When your partner asks you how many sexual partners you’ve had, what is your answer? Do you silently count them up in your head and give an exact number? If you’re like most of us, you may take a wild guess and subtract a few from the number before you blurt it out.
A new study shows that you’re not alone. In most relationships, the question eventually comes up: “So….how many people have you slept with?” The fact is, most of us have assumed that not everyone is totally honest about this, but the study backs up that reality. For some people, a high number may be a boast, and they may just randomly answer “dozens” or “hundreds.” However, the majority of people would prefer to not come across as being “that person.” You know, the one who has slept with a village.
42% of men and 23% of women confess to fibbing about sexual partners
The study was commissioned in October 2020, by Lelo, an intimate lifestyle brand. You may be familiar with their intimate adult toys. Interestingly, the study suggests that men are more likely to lie about how many people they’ve slept with than women are. Specifically, 42% of men admit they’ve lied about the number of notches on their proverbial belts, while only 23% of women confess to lying about the number of people they’ve tumbled into bed with.
Why your partner is lying about how many lovers they’ve had
Equally important, the survey shows that a whopping 48% of survey respondents haven’t revealed the number of lovers they’ve had to their partners because they have concerns about how their significant other will react. In fact, for 21% of the people who lie, that’s exactly why they lied in the first place.
In other words, they have a fear of being judged, according to David Bennett, a relationship expert. Bennett adds that there still exists a certain stigma associated with having tons of past sexual partners.
Apparently, many people feel that if their number of sexual partners is close to that of their partner, they’re in the clear. Dishonest daters feel compelled to lie if they suspect their number is too far off from their partner’s number. Because of this, they lie and say that they’ve slept with about the same number of people as their partners.
Selective amnesia and sexual partners
Another thing that happens frequently is that people will selectively omit “mistakes” they would rather forget they slept with. For example, someone may regret that one specific partner or they may mentally delete all the parties of that raunchy threesome that happened on spring break back in college.
In other cases, there may be pain associated with various sexual partners. If someone cheated on their past partners with someone else, it may be mentally easier for them to erase the pain associated with that sexual partner altogether.
In some cases, they may not be deliberately lying, but rather, they could be feeling shame from the incident. And yes, it does happen that people can block out specific incidents.
The problem with lying in relationships
It may seem harmless to fib a little about how many sexual partners we’ve had, but in reality, lying in relationships is harmful on a number of levels. Bennett suggests that lying in a relationship creates a negative ripple effect that can be detrimental to the relationship’s long-term and overall health.

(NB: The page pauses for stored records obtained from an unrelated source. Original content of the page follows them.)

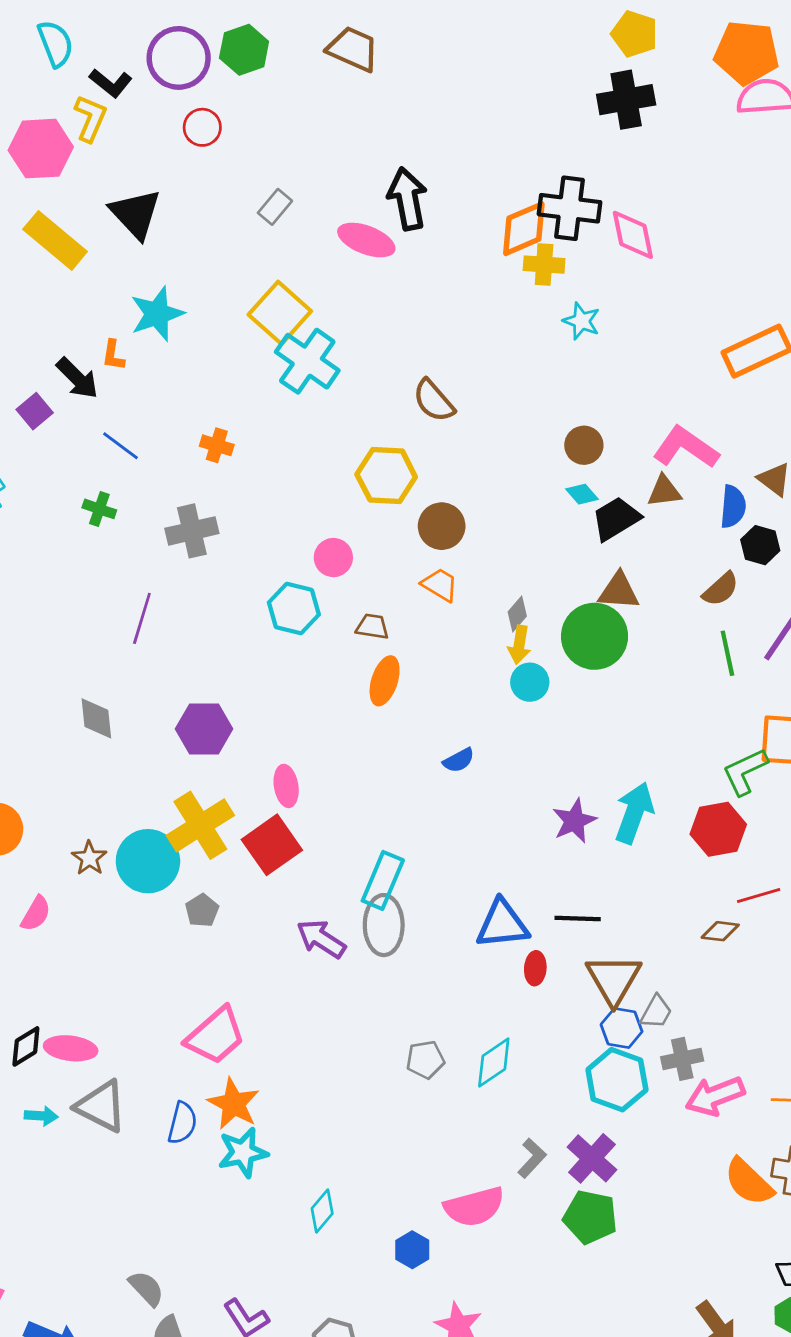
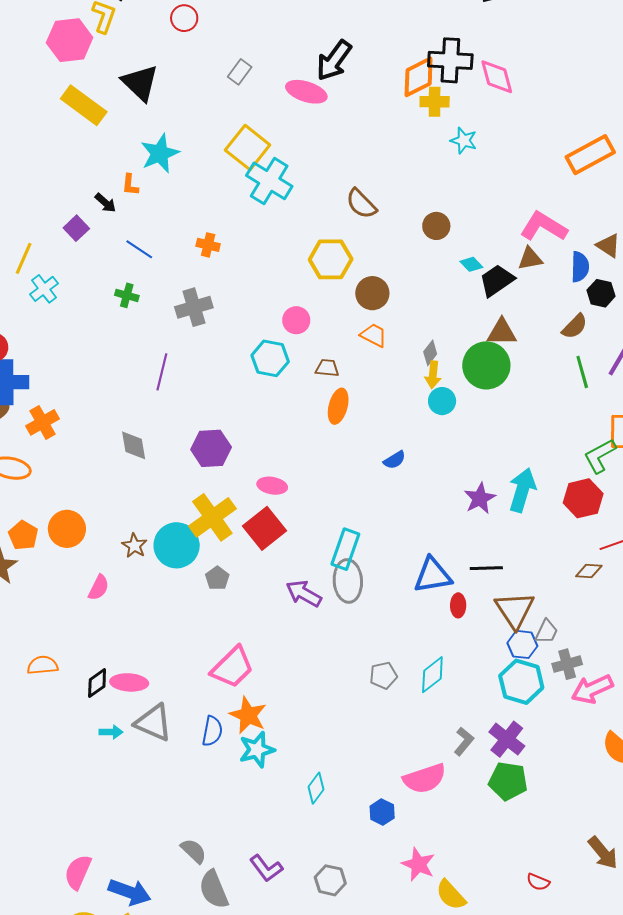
black arrow: (407, 199) -> (334, 60), turned -129
black arrow: (77, 378) -> (105, 203), size x0.7
brown circle: (584, 445) -> (436, 226), moved
pink ellipse: (286, 786) -> (272, 486), turned -68

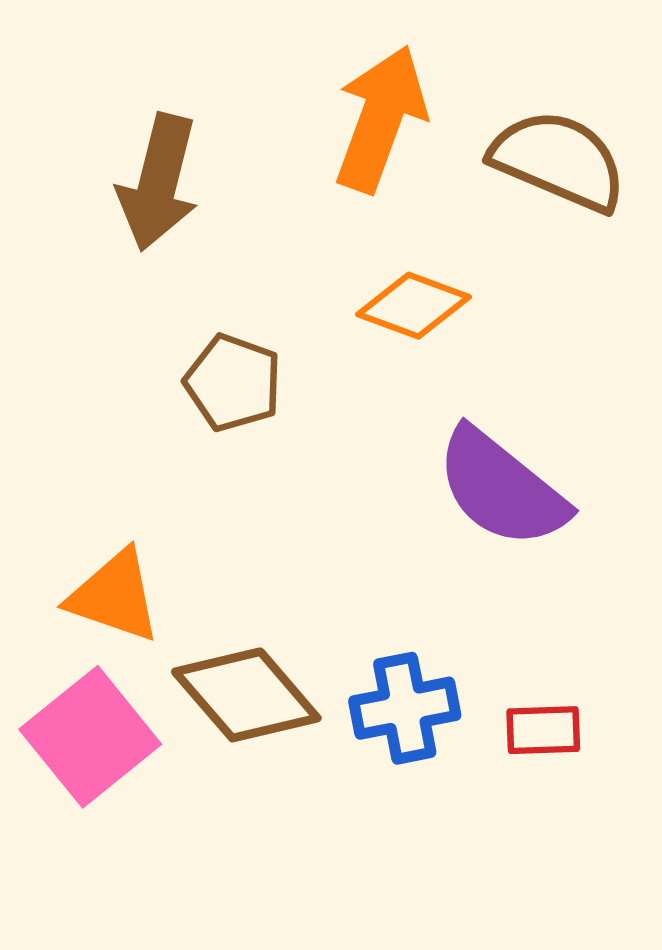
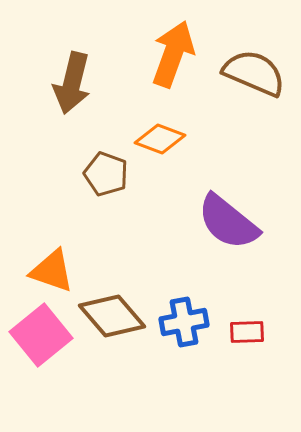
orange diamond: (413, 306) -> (160, 139), moved

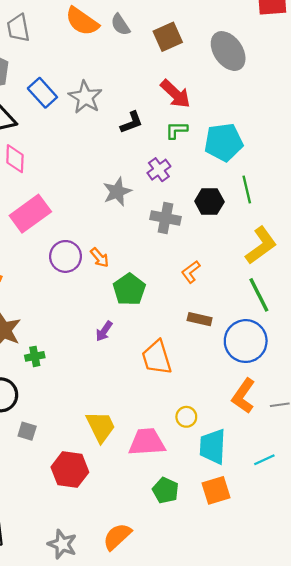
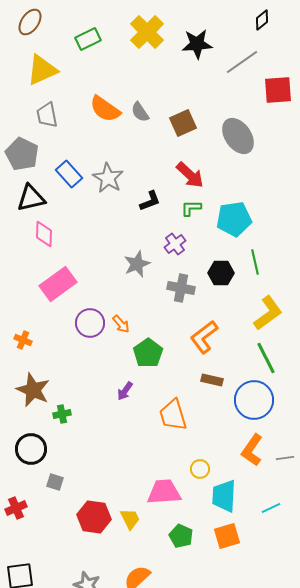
orange L-shape: (191, 272) -> (204, 337), size x1.6
yellow trapezoid: (101, 427) -> (130, 519), moved, size x0.7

Sharon Gilchrest is a marriage and family therapist, as well as the author of books on marriage and divorce. Gilchrest says that she sees this topic reemerge frequently and it can become a serious problem between couples. Some of the people she sees in her practice claim that they would have reconsidered the relationship had they known how many sexual partners their significant other has had.
Ultimately, if you lie to your partner and they find out, it creates the scenario where they don’t know when they can trust you. In short, honesty is the best policy.